TASK INSTRUCTIONS: Find each line in the records below that contains the word "access", and copy it out.
*** Begin section ***
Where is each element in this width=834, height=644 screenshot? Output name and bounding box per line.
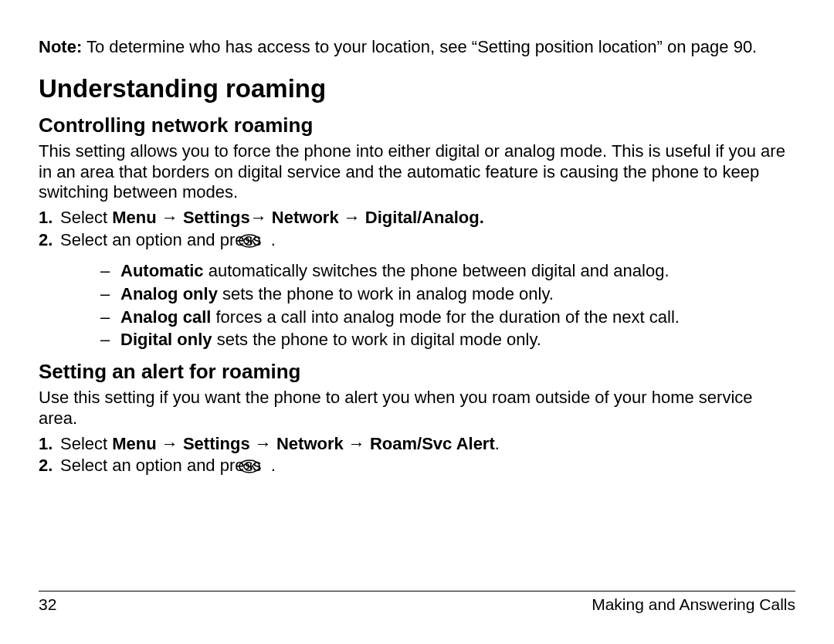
step-text-after: . bbox=[266, 230, 276, 249]
step-text: Select bbox=[60, 434, 112, 453]
step-number: 2. bbox=[39, 230, 60, 251]
step-number: 2. bbox=[39, 456, 60, 476]
step-1: 1.Select Menu → Settings → Network → Roa… bbox=[39, 434, 795, 455]
steps-alert: 1.Select Menu → Settings → Network → Roa… bbox=[39, 434, 795, 480]
option-desc: sets the phone to work in analog mode on… bbox=[218, 284, 554, 303]
svg-text:OK: OK bbox=[242, 462, 256, 471]
chapter-title: Making and Answering Calls bbox=[592, 595, 795, 615]
menu-path: Menu → Settings → Network → Roam/Svc Ale… bbox=[112, 434, 495, 453]
step-text: Select an option and press bbox=[60, 456, 266, 475]
subheading-controlling: Controlling network roaming bbox=[39, 114, 795, 138]
menu-path: Menu → Settings→ Network → Digital/Analo… bbox=[112, 208, 484, 227]
option-desc: forces a call into analog mode for the d… bbox=[211, 307, 680, 327]
option-analog-only: Analog only sets the phone to work in an… bbox=[100, 284, 795, 305]
option-digital-only: Digital only sets the phone to work in d… bbox=[100, 330, 795, 351]
step-number: 1. bbox=[39, 434, 60, 455]
note-label: Note: bbox=[39, 37, 82, 56]
step-number: 1. bbox=[39, 208, 60, 229]
page-number: 32 bbox=[39, 595, 56, 615]
option-label: Analog only bbox=[120, 284, 218, 303]
option-desc: sets the phone to work in digital mode o… bbox=[212, 330, 541, 349]
step-text: Select bbox=[60, 208, 112, 227]
option-analog-call: Analog call forces a call into analog mo… bbox=[100, 307, 795, 328]
svg-text:OK: OK bbox=[242, 236, 256, 246]
subheading-alert: Setting an alert for roaming bbox=[39, 360, 795, 385]
para-controlling: This setting allows you to force the pho… bbox=[39, 141, 795, 203]
step-2: 2.Select an option and press OK . bbox=[39, 230, 795, 253]
option-label: Automatic bbox=[120, 261, 204, 280]
option-desc: automatically switches the phone between… bbox=[204, 261, 670, 280]
step-text-after: . bbox=[495, 434, 500, 453]
steps-controlling: 1.Select Menu → Settings→ Network → Digi… bbox=[39, 208, 795, 253]
page-footer: 32 Making and Answering Calls bbox=[39, 591, 795, 615]
step-2: 2.Select an option and press OK . bbox=[39, 456, 795, 479]
option-automatic: Automatic automatically switches the pho… bbox=[100, 261, 795, 282]
note-paragraph: Note: To determine who has access to you… bbox=[39, 37, 795, 58]
para-alert: Use this setting if you want the phone t… bbox=[39, 388, 795, 429]
step-1: 1.Select Menu → Settings→ Network → Digi… bbox=[39, 208, 795, 229]
step-text: Select an option and press bbox=[60, 230, 266, 249]
options-list: Automatic automatically switches the pho… bbox=[100, 261, 795, 351]
option-label: Analog call bbox=[120, 307, 211, 327]
heading-1: Understanding roaming bbox=[39, 73, 795, 104]
step-text-after: . bbox=[266, 456, 276, 475]
note-text: To determine who has access to your loca… bbox=[82, 37, 757, 56]
option-label: Digital only bbox=[120, 330, 212, 349]
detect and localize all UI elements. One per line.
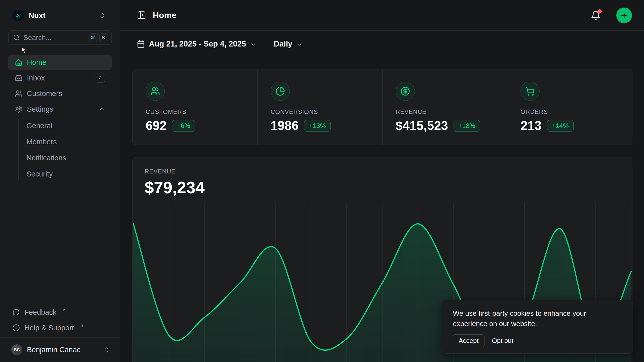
stat-revenue[interactable]: REVENUE $415,523 +18% <box>382 69 507 145</box>
avatar: BC <box>11 344 22 355</box>
stat-value: 1986 <box>271 118 299 133</box>
add-button[interactable] <box>616 8 632 23</box>
page-title: Home <box>153 10 584 20</box>
sidebar-item-help-support[interactable]: Help & Support <box>8 320 112 335</box>
chat-bubble-icon <box>12 308 20 316</box>
notification-dot <box>597 9 602 14</box>
granularity-value: Daily <box>274 39 292 49</box>
user-name: Benjamin Canac <box>27 346 99 354</box>
plus-icon <box>620 11 628 19</box>
search-placeholder: Search... <box>23 34 85 42</box>
stat-value: $415,523 <box>396 118 448 133</box>
granularity-select[interactable]: Daily <box>274 39 303 49</box>
workspace-switcher[interactable]: Nuxt <box>0 0 120 28</box>
stat-delta-badge: +18% <box>454 120 480 132</box>
stat-delta-badge: +13% <box>304 120 331 132</box>
users-icon <box>146 82 165 101</box>
stat-delta-badge: +6% <box>172 120 195 132</box>
sidebar-item-feedback[interactable]: Feedback <box>8 305 112 320</box>
stat-value: 213 <box>520 118 541 133</box>
external-link-icon <box>62 308 66 312</box>
stat-orders[interactable]: ORDERS 213 +14% <box>507 69 632 145</box>
circle-dollar-icon <box>396 82 415 101</box>
calendar-icon <box>137 40 145 48</box>
filters-toolbar: Aug 21, 2025 - Sep 4, 2025 Daily <box>120 31 644 57</box>
sidebar-item-settings[interactable]: Settings <box>8 102 112 117</box>
sidebar-item-general[interactable]: General <box>8 118 112 134</box>
shopping-cart-icon <box>520 82 540 101</box>
pie-chart-icon <box>271 82 290 101</box>
settings-subnav: General Members Notifications Security <box>8 118 112 182</box>
date-range-picker[interactable]: Aug 21, 2025 - Sep 4, 2025 <box>137 39 257 49</box>
chevron-up-icon <box>99 106 105 112</box>
stat-label: REVENUE <box>396 108 494 115</box>
gear-icon <box>15 105 22 113</box>
sidebar-item-customers[interactable]: Customers <box>8 86 112 101</box>
inbox-icon <box>15 74 22 82</box>
sidebar-footer: Feedback Help & Support <box>0 304 120 337</box>
home-icon <box>15 59 22 66</box>
stat-customers[interactable]: CUSTOMERS 692 +6% <box>133 69 257 145</box>
brand-name: Nuxt <box>29 11 94 20</box>
sidebar-item-label: Help & Support <box>24 324 74 332</box>
sidebar-item-security[interactable]: Security <box>8 166 112 182</box>
sidebar-item-members[interactable]: Members <box>8 134 112 150</box>
nuxt-logo-icon <box>12 10 24 21</box>
search-input[interactable]: Search... ⌘ K <box>8 30 112 45</box>
sidebar-item-home[interactable]: Home <box>8 55 112 70</box>
sidebar-item-label: Customers <box>27 89 62 98</box>
optout-cookies-button[interactable]: Opt out <box>492 335 513 347</box>
cookie-message: We use first-party cookies to enhance yo… <box>453 308 615 329</box>
page-header: Home <box>120 0 644 31</box>
sidebar-item-label: Home <box>27 58 46 67</box>
sidebar-item-label: Inbox <box>27 74 45 82</box>
stats-panel: CUSTOMERS 692 +6% CONVERSIONS 1986 +13% <box>132 69 632 145</box>
stat-label: CUSTOMERS <box>146 108 244 115</box>
chevrons-up-down-icon <box>99 12 105 19</box>
search-shortcut: ⌘ K <box>89 33 108 42</box>
user-menu[interactable]: BC Benjamin Canac <box>0 337 120 362</box>
external-link-icon <box>79 324 84 328</box>
kbd-k: K <box>99 33 108 42</box>
chevron-down-icon <box>250 41 257 48</box>
sidebar-item-label: Settings <box>27 105 53 113</box>
revenue-panel-label: REVENUE <box>145 168 620 175</box>
sidebar-item-inbox[interactable]: Inbox 4 <box>8 70 112 85</box>
cookie-banner: We use first-party cookies to enhance yo… <box>442 300 633 354</box>
stat-value: 692 <box>146 118 167 133</box>
sidebar: Nuxt Search... ⌘ K Home <box>0 0 120 362</box>
collapse-sidebar-icon[interactable] <box>137 11 146 20</box>
chevrons-up-down-icon <box>103 347 110 353</box>
sidebar-item-notifications[interactable]: Notifications <box>8 150 112 166</box>
chevron-down-icon <box>296 41 303 48</box>
info-circle-icon <box>12 324 20 332</box>
stat-label: CONVERSIONS <box>271 108 369 115</box>
accept-cookies-button[interactable]: Accept <box>453 334 485 347</box>
revenue-panel-value: $79,234 <box>145 178 620 197</box>
sidebar-item-label: Feedback <box>24 308 56 316</box>
stat-label: ORDERS <box>520 108 619 115</box>
sidebar-nav: Home Inbox 4 Customers <box>0 54 120 304</box>
users-icon <box>15 90 22 97</box>
kbd-cmd: ⌘ <box>89 33 98 42</box>
stat-conversions[interactable]: CONVERSIONS 1986 +13% <box>257 69 382 145</box>
stat-delta-badge: +14% <box>547 120 574 132</box>
notifications-button[interactable] <box>591 10 601 20</box>
search-icon <box>13 34 20 41</box>
date-range-value: Aug 21, 2025 - Sep 4, 2025 <box>149 39 246 49</box>
inbox-count-badge: 4 <box>96 73 105 83</box>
*** End section ***
REPLY:
note-paragraph: Note: To determine who has access to you… bbox=[39, 37, 795, 58]
note-text: To determine who has access to your loca… bbox=[82, 37, 757, 56]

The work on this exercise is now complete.